= Operation Resurrection =

1958 planned French military operation

Operation Resurrection was a planned military operation of the French Army in 1958 that sought to take over Paris, the capital of France, to force the return of Charles de Gaulle to head the government. Masterminded by General Jacques Massu, the operation was to be preceded by Opération Corse in which French Army paratroopers took over Corsica. The operation was cancelled after French politicians immediately arranged for de Gaulle's return to power.

==Background==
General Charles de Gaulle headed the Free French Forces, which resisted Nazi Germany during World War II and became a national and military hero. Upon the liberation of France in 1944, de Gaulle became the French prime minister in a provisional government, but disagreements and political conflicts prompted him to quit and to retire from the military and politics in 1946.

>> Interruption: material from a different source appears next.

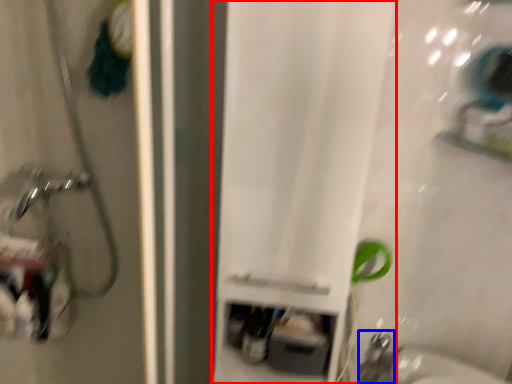 Question: Which point is closer to the camera, curtain (highlighted by a red box) or faucet (highlighted by a blue box)?

Choices:
 (A) curtain
 (B) faucet

Answer: (A) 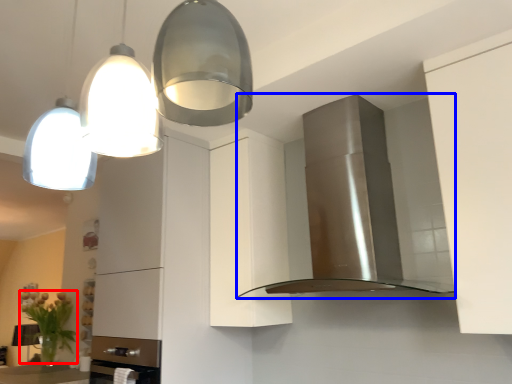 Question: Among these objects, which one is nearest to the camera, plant (highlighted by a red box) or home appliance (highlighted by a blue box)?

A decade later, the ensuing political conflicts of the French Fourth Republic, aggravated by the outbreak of the Algerian War and economic discontent, led to popular revolts against the government, which was headed by fractious political parties. The government's policy on Algeria angered the millions of French settlers, army officers and right-wing politicians in France. French Army generals in both Paris and Algiers began exerting pressure on French politicians to return de Gaulle to a position of power.

==Planned operation==
Revolts and riots broke out in 1958 against the French government in Algiers, which prompted General Jacques Massu to create a French settlers' committee to demand the formation of a new national government under de Gaulle, who was a national hero and had advocated a strong military policy, nationalism and the retention of French control over Algeria. Massu, who had gained prominence and authority when he ruthlessly suppressed Algerian militants, famously declared that unless de Gaulle was returned to power, the French Army would openly revolt. Massu and other senior generals had covertly planned the takeover of Paris with 1,500 paratroopers by preparing to take over airports with the support of French Air Force units. Armored units from Rambouillet prepared to roll into Paris.

On 24 May, French paratroopers from the Algerian corps landed on Corsica and took the French island in a bloodless action, Opération Corse. Operation Resurrection would be implemented if de Gaulle was not approved as leader by the French Parliament, if he asked for military assistance to take power, or if any organised attempt by the French Communist Party to seize power or to stall his return needed to be thwarted.

==Aftermath==
On 29 May 1958, French politicians agreed upon calling on de Gaulle to take over the government as prime minister. The French Army's willingness to support an overthrow of the constitutional government was a significant development in French politics. With Army support, de Gaulle's government terminated the Fourth Republic and drew up a new constitution proclaiming the French Fifth Republic in 1958.